What is needed: Write out every line exactly, from the first line of the records below through the line that contains "L’occupabilità nel settore rimane forte.".

++++ Provided entries

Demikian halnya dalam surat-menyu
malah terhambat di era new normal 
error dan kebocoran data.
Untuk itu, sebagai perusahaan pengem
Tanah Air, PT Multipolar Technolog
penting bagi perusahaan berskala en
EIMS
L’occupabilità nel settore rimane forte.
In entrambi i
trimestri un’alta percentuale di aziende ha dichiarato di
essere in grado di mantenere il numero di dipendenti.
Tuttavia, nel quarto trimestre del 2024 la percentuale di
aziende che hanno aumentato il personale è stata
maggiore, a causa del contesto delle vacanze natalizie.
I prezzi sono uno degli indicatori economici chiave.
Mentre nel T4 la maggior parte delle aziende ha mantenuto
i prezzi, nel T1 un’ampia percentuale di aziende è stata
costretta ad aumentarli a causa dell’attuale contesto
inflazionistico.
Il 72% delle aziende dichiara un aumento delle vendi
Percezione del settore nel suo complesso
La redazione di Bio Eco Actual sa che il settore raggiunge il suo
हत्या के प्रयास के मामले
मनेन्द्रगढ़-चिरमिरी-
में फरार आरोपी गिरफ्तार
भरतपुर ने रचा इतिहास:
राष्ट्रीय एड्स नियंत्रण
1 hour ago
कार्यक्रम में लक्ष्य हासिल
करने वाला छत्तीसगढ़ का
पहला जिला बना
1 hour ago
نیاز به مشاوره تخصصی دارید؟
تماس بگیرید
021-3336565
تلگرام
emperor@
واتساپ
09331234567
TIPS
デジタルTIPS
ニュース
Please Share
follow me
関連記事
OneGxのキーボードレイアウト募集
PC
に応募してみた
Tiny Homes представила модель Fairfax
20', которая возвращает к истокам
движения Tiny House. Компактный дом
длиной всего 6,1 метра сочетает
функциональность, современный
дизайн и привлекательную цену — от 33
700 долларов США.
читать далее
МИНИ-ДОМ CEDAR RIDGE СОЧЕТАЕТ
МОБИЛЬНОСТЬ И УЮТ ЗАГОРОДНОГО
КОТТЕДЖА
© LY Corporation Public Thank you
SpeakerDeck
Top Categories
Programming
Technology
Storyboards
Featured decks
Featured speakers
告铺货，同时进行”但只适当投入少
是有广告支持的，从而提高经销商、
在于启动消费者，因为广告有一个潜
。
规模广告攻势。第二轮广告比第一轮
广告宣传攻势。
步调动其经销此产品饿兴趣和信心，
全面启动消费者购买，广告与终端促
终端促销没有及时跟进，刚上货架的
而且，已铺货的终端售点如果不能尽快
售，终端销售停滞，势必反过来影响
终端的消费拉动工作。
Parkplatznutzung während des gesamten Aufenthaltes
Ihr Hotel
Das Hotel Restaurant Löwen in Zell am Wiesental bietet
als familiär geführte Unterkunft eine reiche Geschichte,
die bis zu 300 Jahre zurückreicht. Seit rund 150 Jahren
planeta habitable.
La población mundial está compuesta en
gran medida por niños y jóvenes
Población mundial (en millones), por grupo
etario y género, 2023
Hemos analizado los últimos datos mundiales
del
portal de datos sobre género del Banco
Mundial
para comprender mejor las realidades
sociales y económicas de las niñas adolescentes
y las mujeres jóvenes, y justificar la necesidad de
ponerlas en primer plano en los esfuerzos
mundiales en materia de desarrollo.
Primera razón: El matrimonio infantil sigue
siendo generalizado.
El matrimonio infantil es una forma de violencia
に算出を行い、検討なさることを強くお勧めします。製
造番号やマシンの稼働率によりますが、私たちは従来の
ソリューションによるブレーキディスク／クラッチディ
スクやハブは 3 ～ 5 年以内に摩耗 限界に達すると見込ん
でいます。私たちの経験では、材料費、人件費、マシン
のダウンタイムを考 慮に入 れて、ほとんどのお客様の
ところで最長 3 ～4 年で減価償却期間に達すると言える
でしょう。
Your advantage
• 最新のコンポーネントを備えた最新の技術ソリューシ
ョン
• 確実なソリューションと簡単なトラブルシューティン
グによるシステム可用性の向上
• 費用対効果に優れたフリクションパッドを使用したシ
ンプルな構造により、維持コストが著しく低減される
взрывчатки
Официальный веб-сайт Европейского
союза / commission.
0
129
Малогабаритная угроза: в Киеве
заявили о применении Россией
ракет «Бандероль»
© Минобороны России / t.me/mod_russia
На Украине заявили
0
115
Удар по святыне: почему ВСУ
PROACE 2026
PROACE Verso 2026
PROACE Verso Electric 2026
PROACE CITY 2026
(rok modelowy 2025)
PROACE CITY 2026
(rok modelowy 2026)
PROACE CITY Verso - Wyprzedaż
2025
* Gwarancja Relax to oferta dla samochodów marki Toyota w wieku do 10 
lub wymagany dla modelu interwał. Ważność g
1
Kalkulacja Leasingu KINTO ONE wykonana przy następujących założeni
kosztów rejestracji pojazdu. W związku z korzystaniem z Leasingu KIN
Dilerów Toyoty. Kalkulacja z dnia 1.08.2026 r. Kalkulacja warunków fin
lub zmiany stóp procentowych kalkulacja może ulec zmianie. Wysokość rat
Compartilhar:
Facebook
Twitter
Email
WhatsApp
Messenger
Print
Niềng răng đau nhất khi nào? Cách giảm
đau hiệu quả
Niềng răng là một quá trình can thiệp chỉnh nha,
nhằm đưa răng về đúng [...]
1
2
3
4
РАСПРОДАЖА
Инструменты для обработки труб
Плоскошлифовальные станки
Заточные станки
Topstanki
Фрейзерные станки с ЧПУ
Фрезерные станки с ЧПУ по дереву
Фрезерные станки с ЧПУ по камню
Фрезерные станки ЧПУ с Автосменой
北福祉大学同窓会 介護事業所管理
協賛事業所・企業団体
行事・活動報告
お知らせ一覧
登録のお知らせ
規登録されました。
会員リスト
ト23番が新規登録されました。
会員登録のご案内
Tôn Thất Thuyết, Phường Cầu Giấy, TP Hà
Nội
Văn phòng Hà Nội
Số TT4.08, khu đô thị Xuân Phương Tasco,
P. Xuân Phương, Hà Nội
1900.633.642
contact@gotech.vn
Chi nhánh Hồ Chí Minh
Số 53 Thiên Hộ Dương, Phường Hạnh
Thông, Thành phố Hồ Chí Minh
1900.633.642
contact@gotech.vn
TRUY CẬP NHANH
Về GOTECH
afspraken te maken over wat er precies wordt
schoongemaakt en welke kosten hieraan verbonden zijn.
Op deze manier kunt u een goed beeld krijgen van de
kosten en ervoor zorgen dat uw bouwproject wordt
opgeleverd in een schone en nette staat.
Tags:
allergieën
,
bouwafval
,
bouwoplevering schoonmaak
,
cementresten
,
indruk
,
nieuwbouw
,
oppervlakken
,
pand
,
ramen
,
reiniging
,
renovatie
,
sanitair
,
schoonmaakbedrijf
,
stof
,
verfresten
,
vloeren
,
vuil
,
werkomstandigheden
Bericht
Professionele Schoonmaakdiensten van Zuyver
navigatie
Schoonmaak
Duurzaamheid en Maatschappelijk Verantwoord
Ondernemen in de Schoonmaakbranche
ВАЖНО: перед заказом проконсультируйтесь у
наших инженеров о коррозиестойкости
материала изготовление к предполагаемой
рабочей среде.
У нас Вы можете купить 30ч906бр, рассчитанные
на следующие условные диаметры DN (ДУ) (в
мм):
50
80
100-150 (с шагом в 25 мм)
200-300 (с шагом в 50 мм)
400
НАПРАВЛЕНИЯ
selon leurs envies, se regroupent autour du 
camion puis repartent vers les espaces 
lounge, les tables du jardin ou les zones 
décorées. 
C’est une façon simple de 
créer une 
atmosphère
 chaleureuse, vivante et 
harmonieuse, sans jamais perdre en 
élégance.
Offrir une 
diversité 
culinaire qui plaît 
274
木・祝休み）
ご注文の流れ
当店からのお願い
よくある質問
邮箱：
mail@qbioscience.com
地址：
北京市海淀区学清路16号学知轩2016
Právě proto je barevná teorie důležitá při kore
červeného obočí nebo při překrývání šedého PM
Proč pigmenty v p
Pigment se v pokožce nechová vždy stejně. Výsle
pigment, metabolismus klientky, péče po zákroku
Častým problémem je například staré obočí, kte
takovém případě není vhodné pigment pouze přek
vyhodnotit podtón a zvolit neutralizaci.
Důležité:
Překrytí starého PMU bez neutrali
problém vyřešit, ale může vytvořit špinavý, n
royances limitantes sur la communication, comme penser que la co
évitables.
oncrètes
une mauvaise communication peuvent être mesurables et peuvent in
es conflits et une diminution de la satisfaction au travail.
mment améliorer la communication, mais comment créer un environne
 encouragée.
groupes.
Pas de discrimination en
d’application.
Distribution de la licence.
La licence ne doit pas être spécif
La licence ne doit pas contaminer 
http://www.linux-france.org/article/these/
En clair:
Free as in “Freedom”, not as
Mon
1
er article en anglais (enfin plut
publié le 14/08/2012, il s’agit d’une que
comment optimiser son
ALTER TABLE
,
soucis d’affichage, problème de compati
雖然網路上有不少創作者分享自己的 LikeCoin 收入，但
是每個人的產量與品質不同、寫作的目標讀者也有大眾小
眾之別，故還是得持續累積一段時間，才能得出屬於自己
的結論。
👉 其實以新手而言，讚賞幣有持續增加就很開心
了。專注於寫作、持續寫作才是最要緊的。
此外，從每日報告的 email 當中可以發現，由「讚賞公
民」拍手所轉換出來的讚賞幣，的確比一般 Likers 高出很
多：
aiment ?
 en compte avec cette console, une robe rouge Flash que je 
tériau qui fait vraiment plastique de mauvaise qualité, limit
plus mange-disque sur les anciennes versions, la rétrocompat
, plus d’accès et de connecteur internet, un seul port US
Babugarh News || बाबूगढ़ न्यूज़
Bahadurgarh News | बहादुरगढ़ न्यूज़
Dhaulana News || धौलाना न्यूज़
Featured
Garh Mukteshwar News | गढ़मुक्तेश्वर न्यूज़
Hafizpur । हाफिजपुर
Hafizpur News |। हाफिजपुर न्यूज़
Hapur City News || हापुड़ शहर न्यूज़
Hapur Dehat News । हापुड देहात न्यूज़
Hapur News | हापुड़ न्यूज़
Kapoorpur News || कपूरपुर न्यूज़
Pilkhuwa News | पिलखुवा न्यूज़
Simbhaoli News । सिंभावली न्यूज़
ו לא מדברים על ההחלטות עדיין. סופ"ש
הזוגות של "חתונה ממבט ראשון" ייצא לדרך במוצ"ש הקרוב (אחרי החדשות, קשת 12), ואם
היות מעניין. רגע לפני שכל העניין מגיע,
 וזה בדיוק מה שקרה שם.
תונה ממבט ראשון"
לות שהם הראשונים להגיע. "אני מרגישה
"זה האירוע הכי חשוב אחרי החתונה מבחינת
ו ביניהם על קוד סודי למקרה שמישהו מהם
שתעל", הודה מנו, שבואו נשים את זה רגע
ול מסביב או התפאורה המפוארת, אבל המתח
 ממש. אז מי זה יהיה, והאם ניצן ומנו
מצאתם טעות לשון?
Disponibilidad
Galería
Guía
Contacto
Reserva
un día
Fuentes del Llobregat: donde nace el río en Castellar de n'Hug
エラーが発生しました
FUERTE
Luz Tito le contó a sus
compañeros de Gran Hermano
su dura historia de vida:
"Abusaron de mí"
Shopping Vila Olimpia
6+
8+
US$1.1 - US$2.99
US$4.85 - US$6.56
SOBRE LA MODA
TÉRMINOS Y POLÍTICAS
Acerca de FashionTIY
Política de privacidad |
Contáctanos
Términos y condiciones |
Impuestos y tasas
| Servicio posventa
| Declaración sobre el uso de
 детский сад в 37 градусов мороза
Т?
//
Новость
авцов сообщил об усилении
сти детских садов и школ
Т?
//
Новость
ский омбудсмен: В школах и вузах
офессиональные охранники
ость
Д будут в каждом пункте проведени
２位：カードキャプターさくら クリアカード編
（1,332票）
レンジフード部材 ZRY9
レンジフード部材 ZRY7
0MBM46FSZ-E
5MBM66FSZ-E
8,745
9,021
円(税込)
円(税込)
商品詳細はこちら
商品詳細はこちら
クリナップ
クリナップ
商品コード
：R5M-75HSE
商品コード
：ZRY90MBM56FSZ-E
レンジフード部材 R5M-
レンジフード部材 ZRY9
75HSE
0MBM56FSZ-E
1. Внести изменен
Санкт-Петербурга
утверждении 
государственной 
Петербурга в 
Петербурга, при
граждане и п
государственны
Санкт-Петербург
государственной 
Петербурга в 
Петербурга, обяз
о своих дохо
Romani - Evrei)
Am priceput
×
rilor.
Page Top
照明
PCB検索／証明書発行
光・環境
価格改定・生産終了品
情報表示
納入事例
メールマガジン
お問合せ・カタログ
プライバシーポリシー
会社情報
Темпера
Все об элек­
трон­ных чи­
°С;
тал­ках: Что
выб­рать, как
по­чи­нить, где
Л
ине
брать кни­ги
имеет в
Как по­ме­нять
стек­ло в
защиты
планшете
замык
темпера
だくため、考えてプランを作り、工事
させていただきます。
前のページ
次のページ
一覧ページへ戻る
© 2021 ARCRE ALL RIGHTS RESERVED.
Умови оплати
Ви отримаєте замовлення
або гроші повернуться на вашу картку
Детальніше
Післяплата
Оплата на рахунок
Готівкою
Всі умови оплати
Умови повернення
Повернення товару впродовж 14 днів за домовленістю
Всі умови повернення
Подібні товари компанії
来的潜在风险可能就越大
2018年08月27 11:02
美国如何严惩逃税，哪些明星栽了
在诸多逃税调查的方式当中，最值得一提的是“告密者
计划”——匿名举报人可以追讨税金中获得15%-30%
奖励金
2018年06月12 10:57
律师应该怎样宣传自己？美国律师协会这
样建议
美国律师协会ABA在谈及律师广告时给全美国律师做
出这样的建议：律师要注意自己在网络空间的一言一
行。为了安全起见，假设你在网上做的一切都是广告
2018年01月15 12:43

++++++++

Your solution:
Demikian halnya dalam surat-menyu
malah terhambat di era new normal 
error dan kebocoran data.
Untuk itu, sebagai perusahaan pengem
Tanah Air, PT Multipolar Technolog
penting bagi perusahaan berskala en
EIMS
L’occupabilità nel settore rimane forte.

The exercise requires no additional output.